Pamela Wible: I’m sitting here today with mental health expert Sydney Ashland, who co-facilitates our physician retreats. We just came back from our 20th retreat and I’m reading through some e-mails and I’ve got one that I want to discuss with you.
“I’m a male anesthesiologist. I have been battling suicidal ideation for seven years and eight months. I vividly remember the day I was admitted. A colleague came into my locked office and saw me sitting at the desk with induction meds and an IV. My career was over and nearly my life. I know seven colleagues that have committed suicide, all male anesthesiologists.”
What’s unique about men in medicine that puts them at high risk? Obviously, anesthesiologists have access to lethal meds, but it’s got to be deeper than that. What do you think?
Sydney Ashland: I think that our men in general in society are experiencing a lot of double binds and unrealistic expectations, and then when you have a high-level expert, like a physician who is trained for so many years and who is under so much pressure and has so much responsibility, the idea that a physician is going to manage that and succeed professionally and personally is just ludicrous. We’ve set them up to fail and the fact that this anesthesiologist writes about his attempt to self medicate in order just to survive, I hear this all the time from physicians who get into addiction cycles, whether that’s medication, whether it’s alcohol, illicit relationships. It’s all a way of trying to cope and manage unbelievable amounts of stress.
Pamela Wible: Recently more men (& specialists) have attended retreats and asked for help. I’m so glad because I’ve been realizing just through the informal registry that I run now with the 949 names of suicide doctors that for every one female we lose in medicine to suicide, we lose seven men. It’s just been such a struggle for me to figure out how to encourage these men to reach for help instead of reaching for propofol, to call me instead of picking up a shotgun, instead of jumping from a hospital roof. I would love to be able to have these men actually reach out for help in advance. It’s great that I’m seeing more and more men at retreats. We had a radiologist recently, we’ve had surgeons.
Sydney Ashland: Surgeons. Yes.
Pamela Wible: The surgeon that came, we did a private retreat with him. I know a lot of men don’t want to reveal what’s going on with themselves in a small or large group of doctors, and so there’s something that happens when we can kind of sit with them alone and hear their full story. What have you noticed from the men that we’ve had recent contact with?

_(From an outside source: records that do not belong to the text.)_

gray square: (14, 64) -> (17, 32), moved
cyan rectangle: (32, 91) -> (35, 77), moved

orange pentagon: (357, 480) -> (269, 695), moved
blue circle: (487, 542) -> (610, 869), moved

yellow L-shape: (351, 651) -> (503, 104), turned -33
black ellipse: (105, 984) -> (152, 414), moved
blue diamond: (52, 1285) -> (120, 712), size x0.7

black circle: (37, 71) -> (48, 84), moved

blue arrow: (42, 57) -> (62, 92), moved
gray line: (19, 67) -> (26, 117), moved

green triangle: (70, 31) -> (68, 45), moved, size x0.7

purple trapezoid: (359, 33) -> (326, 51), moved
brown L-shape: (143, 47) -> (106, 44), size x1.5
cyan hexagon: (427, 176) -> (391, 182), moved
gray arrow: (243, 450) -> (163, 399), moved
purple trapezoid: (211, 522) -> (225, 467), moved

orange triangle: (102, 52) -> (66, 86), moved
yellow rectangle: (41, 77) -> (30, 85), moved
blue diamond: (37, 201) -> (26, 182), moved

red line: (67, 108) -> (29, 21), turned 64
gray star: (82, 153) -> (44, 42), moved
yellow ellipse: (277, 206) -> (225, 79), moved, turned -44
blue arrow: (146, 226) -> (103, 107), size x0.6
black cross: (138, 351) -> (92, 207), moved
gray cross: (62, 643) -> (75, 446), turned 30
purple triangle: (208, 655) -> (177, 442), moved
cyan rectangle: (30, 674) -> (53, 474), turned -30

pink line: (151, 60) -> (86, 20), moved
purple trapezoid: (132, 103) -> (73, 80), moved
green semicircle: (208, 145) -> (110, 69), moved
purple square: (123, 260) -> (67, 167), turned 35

Sydney Ashland: Well, what I’ve noticed is that it usually takes a level of desperation for them to get vulnerable enough and release enough of their indoctrination to be able to ask for help. They believe that they’re supposed to have all the answers, that they’re the person that everybody comes to for all the answers. When they finally get desperate enough to say help, I don’t have it anymore, I can’t do this anymore, then it’s an act of desperation signing up for the retreat whereas with women it’s less of an act of desperation and more of an act of changing course, modifying the direction they were headed, and really changing the direction of their lives.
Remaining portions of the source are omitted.